Ainda assim, a diferença de 100%
no índice das piores quando comparado ao das melhores é altamente sugestiva. A preocupação do poder público aqui deve ser com a saúde da
população, que não pode ficar à mercê de arapucas que despejam hordas
crescentes de maus profissionais no
mercado. É dever do Estado zelar pela formação de médicos que, ao concluir o curso, recebem o aval do Ministério da Educação para atuar.
Nesse contexto, tornam-se especialmente preocupantes os dados relativos à abertura de novas faculdades de medicina. Do início do século
19 até 1999, apenas 96 escolas de medicina surgiram no país. De 2000 para cá, porém, foram abertos quase 50
novos cursos, boa parte dos quais
sem infra-estrutura adequada para a
aprendizagem. Em São Paulo, o Cremesp estima que sejam inadequados
50% dos 229 serviços de saúde utilizados como local de ensino por 23
das 29 faculdades do Estado.
Para agravar o quadro, o país não
precisa de tantos médicos. A Organização Mundial da Saúde recomenda
que exista um médico para cada mil
habitantes. O Brasil conta hoje com
um profissional para cada grupo de
cerca de 700 pessoas.
O problema são os desequilíbrios
regionais.
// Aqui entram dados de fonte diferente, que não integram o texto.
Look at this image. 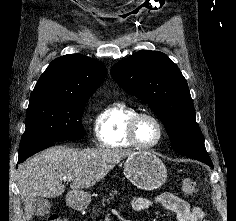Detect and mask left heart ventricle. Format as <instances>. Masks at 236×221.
<instances>
[{"label":"left heart ventricle","instance_id":"obj_1","mask_svg":"<svg viewBox=\"0 0 236 221\" xmlns=\"http://www.w3.org/2000/svg\"><path fill=\"white\" fill-rule=\"evenodd\" d=\"M158 134V128L152 120L143 118L139 121L136 135L140 143L144 145L152 144L157 140Z\"/></svg>","mask_w":236,"mask_h":221}]
</instances>
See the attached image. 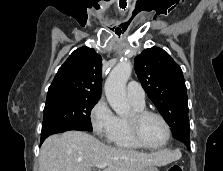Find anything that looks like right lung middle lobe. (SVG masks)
Listing matches in <instances>:
<instances>
[{"mask_svg": "<svg viewBox=\"0 0 223 171\" xmlns=\"http://www.w3.org/2000/svg\"><path fill=\"white\" fill-rule=\"evenodd\" d=\"M99 98L59 96L46 100L41 136L55 127L73 124L92 131L90 113Z\"/></svg>", "mask_w": 223, "mask_h": 171, "instance_id": "obj_1", "label": "right lung middle lobe"}]
</instances>
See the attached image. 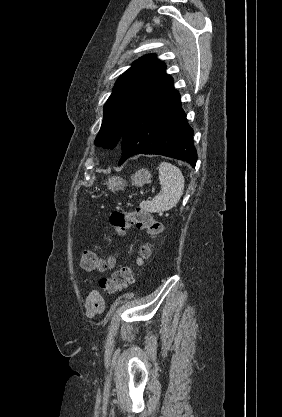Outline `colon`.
<instances>
[{
    "instance_id": "1",
    "label": "colon",
    "mask_w": 282,
    "mask_h": 417,
    "mask_svg": "<svg viewBox=\"0 0 282 417\" xmlns=\"http://www.w3.org/2000/svg\"><path fill=\"white\" fill-rule=\"evenodd\" d=\"M112 227L124 232L136 226L146 232L149 238L156 239L162 233V225L148 212L140 208L133 210L117 209L110 215ZM151 246L148 242L138 245L136 257L131 265L121 266L110 278L100 280V288L103 296H113L133 282V274L136 268L144 265L150 256ZM80 265L87 271H99L110 265V261L100 259L95 253L84 250L79 257ZM103 301H100V306Z\"/></svg>"
}]
</instances>
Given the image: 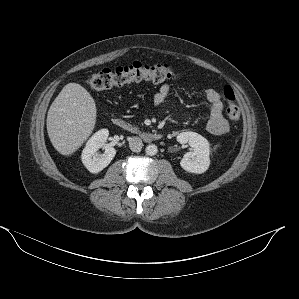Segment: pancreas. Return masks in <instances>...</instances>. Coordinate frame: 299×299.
I'll return each instance as SVG.
<instances>
[{
	"mask_svg": "<svg viewBox=\"0 0 299 299\" xmlns=\"http://www.w3.org/2000/svg\"><path fill=\"white\" fill-rule=\"evenodd\" d=\"M130 130L132 131V132H139V130H138V128L137 127H130Z\"/></svg>",
	"mask_w": 299,
	"mask_h": 299,
	"instance_id": "cf45deb5",
	"label": "pancreas"
}]
</instances>
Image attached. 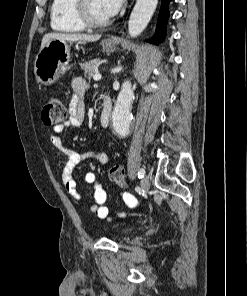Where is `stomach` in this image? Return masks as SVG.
Wrapping results in <instances>:
<instances>
[{
    "mask_svg": "<svg viewBox=\"0 0 247 296\" xmlns=\"http://www.w3.org/2000/svg\"><path fill=\"white\" fill-rule=\"evenodd\" d=\"M107 53L115 50L116 44L105 39L101 42ZM70 47L66 41L51 40L38 52L34 61V75L38 83L52 85L69 67Z\"/></svg>",
    "mask_w": 247,
    "mask_h": 296,
    "instance_id": "obj_1",
    "label": "stomach"
}]
</instances>
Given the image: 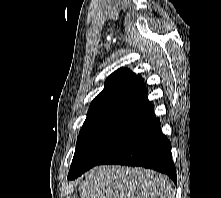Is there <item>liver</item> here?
<instances>
[{"mask_svg":"<svg viewBox=\"0 0 221 198\" xmlns=\"http://www.w3.org/2000/svg\"><path fill=\"white\" fill-rule=\"evenodd\" d=\"M81 198H175L167 176L139 167L96 166L79 182Z\"/></svg>","mask_w":221,"mask_h":198,"instance_id":"1","label":"liver"}]
</instances>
Enquanto no Estado do
Rio de Janeiro existe um médico para
cada 284 habitantes, no Pará o índice
é de 1.220. Parece mais lógico -e
menos dispendioso- tentar resolver o problema oferecendo salários e
condições de trabalho atraentes nas
áreas onde há carência do que aumentar o número de profissionais
até criar uma superoferta. Essa estratégia tende a ser mais grave quando
se verifica que o controle sobre a qualidade dos cursos é precário.
A situação é crítica e constitui
ameaça potencial à saúde pública.
Como o Estado vem se mostrando
incapaz de controlar o problema, parece cada vez mais inevitável que os
Conselhos adotem provas de qualificação e só aceitem como médicos os
bacharéis que demonstrem ter condições técnicas para tal.